▸ Task item: An exact transcription of all the entries below is required.

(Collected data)
§
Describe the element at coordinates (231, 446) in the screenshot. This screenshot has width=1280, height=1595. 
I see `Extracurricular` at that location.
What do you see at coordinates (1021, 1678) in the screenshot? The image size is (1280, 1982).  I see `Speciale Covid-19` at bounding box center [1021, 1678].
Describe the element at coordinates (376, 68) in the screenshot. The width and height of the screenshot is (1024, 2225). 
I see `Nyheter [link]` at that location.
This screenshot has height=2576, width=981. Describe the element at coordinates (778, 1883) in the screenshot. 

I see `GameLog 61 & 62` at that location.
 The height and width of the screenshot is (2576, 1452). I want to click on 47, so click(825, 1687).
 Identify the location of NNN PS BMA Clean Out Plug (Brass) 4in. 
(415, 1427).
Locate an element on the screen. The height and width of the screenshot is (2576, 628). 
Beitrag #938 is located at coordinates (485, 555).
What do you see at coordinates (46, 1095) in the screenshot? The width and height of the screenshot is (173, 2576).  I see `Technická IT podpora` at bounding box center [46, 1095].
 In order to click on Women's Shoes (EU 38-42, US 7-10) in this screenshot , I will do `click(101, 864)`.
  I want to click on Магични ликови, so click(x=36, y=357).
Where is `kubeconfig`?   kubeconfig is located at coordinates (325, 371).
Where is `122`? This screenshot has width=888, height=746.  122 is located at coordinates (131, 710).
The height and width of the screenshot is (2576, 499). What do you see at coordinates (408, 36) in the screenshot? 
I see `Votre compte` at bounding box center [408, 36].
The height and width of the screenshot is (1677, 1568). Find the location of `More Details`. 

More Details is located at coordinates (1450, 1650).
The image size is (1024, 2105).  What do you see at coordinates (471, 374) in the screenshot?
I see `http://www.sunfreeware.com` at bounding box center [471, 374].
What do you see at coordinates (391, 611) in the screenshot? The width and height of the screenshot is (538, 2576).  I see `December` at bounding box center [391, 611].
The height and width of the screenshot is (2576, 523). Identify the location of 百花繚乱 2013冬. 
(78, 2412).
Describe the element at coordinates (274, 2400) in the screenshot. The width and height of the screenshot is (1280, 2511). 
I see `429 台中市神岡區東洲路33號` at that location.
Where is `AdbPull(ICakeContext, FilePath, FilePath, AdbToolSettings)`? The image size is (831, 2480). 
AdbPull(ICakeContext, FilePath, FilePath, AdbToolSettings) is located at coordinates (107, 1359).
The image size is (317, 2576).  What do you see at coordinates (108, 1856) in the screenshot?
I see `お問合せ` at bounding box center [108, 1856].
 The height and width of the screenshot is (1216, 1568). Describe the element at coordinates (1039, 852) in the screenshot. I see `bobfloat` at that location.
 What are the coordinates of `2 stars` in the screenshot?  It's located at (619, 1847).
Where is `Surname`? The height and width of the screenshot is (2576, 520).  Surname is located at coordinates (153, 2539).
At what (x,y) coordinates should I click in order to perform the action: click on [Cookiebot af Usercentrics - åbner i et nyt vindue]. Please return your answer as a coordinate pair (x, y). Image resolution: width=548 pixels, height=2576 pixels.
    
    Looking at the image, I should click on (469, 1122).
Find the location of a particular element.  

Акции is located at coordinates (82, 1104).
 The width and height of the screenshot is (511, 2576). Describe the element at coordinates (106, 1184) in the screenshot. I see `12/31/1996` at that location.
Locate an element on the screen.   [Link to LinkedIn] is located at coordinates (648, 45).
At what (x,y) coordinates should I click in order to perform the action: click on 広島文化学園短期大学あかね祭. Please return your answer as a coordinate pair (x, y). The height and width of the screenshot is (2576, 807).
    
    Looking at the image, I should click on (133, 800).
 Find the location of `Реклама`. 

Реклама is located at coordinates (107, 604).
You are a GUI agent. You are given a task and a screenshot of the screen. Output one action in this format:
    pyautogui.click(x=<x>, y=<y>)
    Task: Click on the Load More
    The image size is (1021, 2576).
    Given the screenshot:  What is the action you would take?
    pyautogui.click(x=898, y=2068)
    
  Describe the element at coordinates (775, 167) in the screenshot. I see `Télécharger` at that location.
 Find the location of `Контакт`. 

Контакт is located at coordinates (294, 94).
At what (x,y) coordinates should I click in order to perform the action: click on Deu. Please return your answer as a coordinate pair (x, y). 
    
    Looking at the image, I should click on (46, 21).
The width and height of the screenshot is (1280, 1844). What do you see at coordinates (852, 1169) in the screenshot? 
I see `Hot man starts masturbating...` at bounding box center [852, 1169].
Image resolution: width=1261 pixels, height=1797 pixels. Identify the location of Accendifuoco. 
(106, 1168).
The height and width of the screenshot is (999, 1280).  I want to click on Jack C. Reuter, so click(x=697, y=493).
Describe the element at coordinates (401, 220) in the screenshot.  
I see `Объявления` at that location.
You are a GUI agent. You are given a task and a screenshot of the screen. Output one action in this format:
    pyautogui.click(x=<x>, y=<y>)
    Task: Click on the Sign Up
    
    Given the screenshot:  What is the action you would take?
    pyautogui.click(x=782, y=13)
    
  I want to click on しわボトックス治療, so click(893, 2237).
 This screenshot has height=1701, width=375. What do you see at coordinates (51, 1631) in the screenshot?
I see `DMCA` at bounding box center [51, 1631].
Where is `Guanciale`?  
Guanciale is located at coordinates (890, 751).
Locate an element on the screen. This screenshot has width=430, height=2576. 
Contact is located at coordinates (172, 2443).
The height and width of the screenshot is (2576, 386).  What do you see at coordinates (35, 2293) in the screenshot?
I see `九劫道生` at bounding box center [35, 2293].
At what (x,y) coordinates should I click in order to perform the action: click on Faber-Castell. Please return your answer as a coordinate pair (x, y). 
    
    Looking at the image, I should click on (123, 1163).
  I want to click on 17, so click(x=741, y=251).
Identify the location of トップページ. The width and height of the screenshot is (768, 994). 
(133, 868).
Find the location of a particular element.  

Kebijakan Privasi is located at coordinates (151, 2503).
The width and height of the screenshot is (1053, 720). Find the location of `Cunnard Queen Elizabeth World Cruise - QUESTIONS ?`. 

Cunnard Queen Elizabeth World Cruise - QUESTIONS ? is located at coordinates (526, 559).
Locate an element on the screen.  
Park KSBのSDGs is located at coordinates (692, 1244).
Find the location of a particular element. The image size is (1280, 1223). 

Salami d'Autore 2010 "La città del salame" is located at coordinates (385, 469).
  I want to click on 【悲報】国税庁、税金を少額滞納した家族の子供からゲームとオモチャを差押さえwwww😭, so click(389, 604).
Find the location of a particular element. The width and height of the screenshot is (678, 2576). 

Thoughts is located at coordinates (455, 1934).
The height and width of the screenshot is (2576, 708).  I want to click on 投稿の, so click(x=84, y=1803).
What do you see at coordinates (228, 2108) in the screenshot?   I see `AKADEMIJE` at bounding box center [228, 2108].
§
▸ Exercise response:
Describe the element at coordinates (231, 446) in the screenshot. This screenshot has width=1280, height=1595. 
I see `Extracurricular` at that location.
What do you see at coordinates (1021, 1678) in the screenshot? The image size is (1280, 1982).  I see `Speciale Covid-19` at bounding box center [1021, 1678].
Describe the element at coordinates (376, 68) in the screenshot. The width and height of the screenshot is (1024, 2225). 
I see `Nyheter [link]` at that location.
This screenshot has height=2576, width=981. Describe the element at coordinates (778, 1883) in the screenshot. 

I see `GameLog 61 & 62` at that location.
 The height and width of the screenshot is (2576, 1452). I want to click on 47, so click(825, 1687).
 Identify the location of NNN PS BMA Clean Out Plug (Brass) 4in. 
(415, 1427).
Locate an element on the screen. The height and width of the screenshot is (2576, 628). 
Beitrag #938 is located at coordinates (485, 555).
What do you see at coordinates (46, 1095) in the screenshot? The width and height of the screenshot is (173, 2576).  I see `Technická IT podpora` at bounding box center [46, 1095].
 In order to click on Women's Shoes (EU 38-42, US 7-10) in this screenshot , I will do `click(101, 864)`.
  I want to click on Магични ликови, so click(x=36, y=357).
Where is `kubeconfig`?   kubeconfig is located at coordinates (325, 371).
Where is `122`? This screenshot has width=888, height=746.  122 is located at coordinates (131, 710).
The height and width of the screenshot is (2576, 499). What do you see at coordinates (408, 36) in the screenshot? 
I see `Votre compte` at bounding box center [408, 36].
The height and width of the screenshot is (1677, 1568). Find the location of `More Details`. 

More Details is located at coordinates (1450, 1650).
The image size is (1024, 2105).  What do you see at coordinates (471, 374) in the screenshot?
I see `http://www.sunfreeware.com` at bounding box center [471, 374].
What do you see at coordinates (391, 611) in the screenshot? The width and height of the screenshot is (538, 2576).  I see `December` at bounding box center [391, 611].
The height and width of the screenshot is (2576, 523). Identify the location of 百花繚乱 2013冬. 
(78, 2412).
Describe the element at coordinates (274, 2400) in the screenshot. The width and height of the screenshot is (1280, 2511). 
I see `429 台中市神岡區東洲路33號` at that location.
Where is `AdbPull(ICakeContext, FilePath, FilePath, AdbToolSettings)`? The image size is (831, 2480). 
AdbPull(ICakeContext, FilePath, FilePath, AdbToolSettings) is located at coordinates (107, 1359).
The image size is (317, 2576).  What do you see at coordinates (108, 1856) in the screenshot?
I see `お問合せ` at bounding box center [108, 1856].
 The height and width of the screenshot is (1216, 1568). Describe the element at coordinates (1039, 852) in the screenshot. I see `bobfloat` at that location.
 What are the coordinates of `2 stars` in the screenshot?  It's located at (619, 1847).
Where is `Surname`? The height and width of the screenshot is (2576, 520).  Surname is located at coordinates (153, 2539).
At what (x,y) coordinates should I click in order to perform the action: click on [Cookiebot af Usercentrics - åbner i et nyt vindue]. Please return your answer as a coordinate pair (x, y). Image resolution: width=548 pixels, height=2576 pixels.
    
    Looking at the image, I should click on (469, 1122).
Find the location of a particular element.  

Акции is located at coordinates (82, 1104).
 The width and height of the screenshot is (511, 2576). Describe the element at coordinates (106, 1184) in the screenshot. I see `12/31/1996` at that location.
Locate an element on the screen.   [Link to LinkedIn] is located at coordinates (648, 45).
At what (x,y) coordinates should I click in order to perform the action: click on 広島文化学園短期大学あかね祭. Please return your answer as a coordinate pair (x, y). The height and width of the screenshot is (2576, 807).
    
    Looking at the image, I should click on (133, 800).
 Find the location of `Реклама`. 

Реклама is located at coordinates (107, 604).
You are a GUI agent. You are given a task and a screenshot of the screen. Output one action in this format:
    pyautogui.click(x=<x>, y=<y>)
    Task: Click on the Load More
    The image size is (1021, 2576).
    Given the screenshot:  What is the action you would take?
    pyautogui.click(x=898, y=2068)
    
  Describe the element at coordinates (775, 167) in the screenshot. I see `Télécharger` at that location.
 Find the location of `Контакт`. 

Контакт is located at coordinates (294, 94).
At what (x,y) coordinates should I click in order to perform the action: click on Deu. Please return your answer as a coordinate pair (x, y). 
    
    Looking at the image, I should click on (46, 21).
The width and height of the screenshot is (1280, 1844). What do you see at coordinates (852, 1169) in the screenshot? 
I see `Hot man starts masturbating...` at bounding box center [852, 1169].
Image resolution: width=1261 pixels, height=1797 pixels. Identify the location of Accendifuoco. 
(106, 1168).
The height and width of the screenshot is (999, 1280).  I want to click on Jack C. Reuter, so click(x=697, y=493).
Describe the element at coordinates (401, 220) in the screenshot.  
I see `Объявления` at that location.
You are a GUI agent. You are given a task and a screenshot of the screen. Output one action in this format:
    pyautogui.click(x=<x>, y=<y>)
    Task: Click on the Sign Up
    
    Given the screenshot:  What is the action you would take?
    pyautogui.click(x=782, y=13)
    
  I want to click on しわボトックス治療, so click(893, 2237).
 This screenshot has height=1701, width=375. What do you see at coordinates (51, 1631) in the screenshot?
I see `DMCA` at bounding box center [51, 1631].
Where is `Guanciale`?  
Guanciale is located at coordinates (890, 751).
Locate an element on the screen. This screenshot has width=430, height=2576. 
Contact is located at coordinates (172, 2443).
The height and width of the screenshot is (2576, 386).  What do you see at coordinates (35, 2293) in the screenshot?
I see `九劫道生` at bounding box center [35, 2293].
At what (x,y) coordinates should I click in order to perform the action: click on Faber-Castell. Please return your answer as a coordinate pair (x, y). 
    
    Looking at the image, I should click on (123, 1163).
  I want to click on 17, so click(x=741, y=251).
Identify the location of トップページ. The width and height of the screenshot is (768, 994). 
(133, 868).
Find the location of a particular element.  

Kebijakan Privasi is located at coordinates (151, 2503).
The width and height of the screenshot is (1053, 720). Find the location of `Cunnard Queen Elizabeth World Cruise - QUESTIONS ?`. 

Cunnard Queen Elizabeth World Cruise - QUESTIONS ? is located at coordinates (526, 559).
Locate an element on the screen.  
Park KSBのSDGs is located at coordinates (692, 1244).
Find the location of a particular element. The image size is (1280, 1223). 

Salami d'Autore 2010 "La città del salame" is located at coordinates (385, 469).
  I want to click on 【悲報】国税庁、税金を少額滞納した家族の子供からゲームとオモチャを差押さえwwww😭, so click(389, 604).
Find the location of a particular element. The width and height of the screenshot is (678, 2576). 

Thoughts is located at coordinates (455, 1934).
The height and width of the screenshot is (2576, 708).  I want to click on 投稿の, so click(x=84, y=1803).
What do you see at coordinates (228, 2108) in the screenshot?   I see `AKADEMIJE` at bounding box center [228, 2108].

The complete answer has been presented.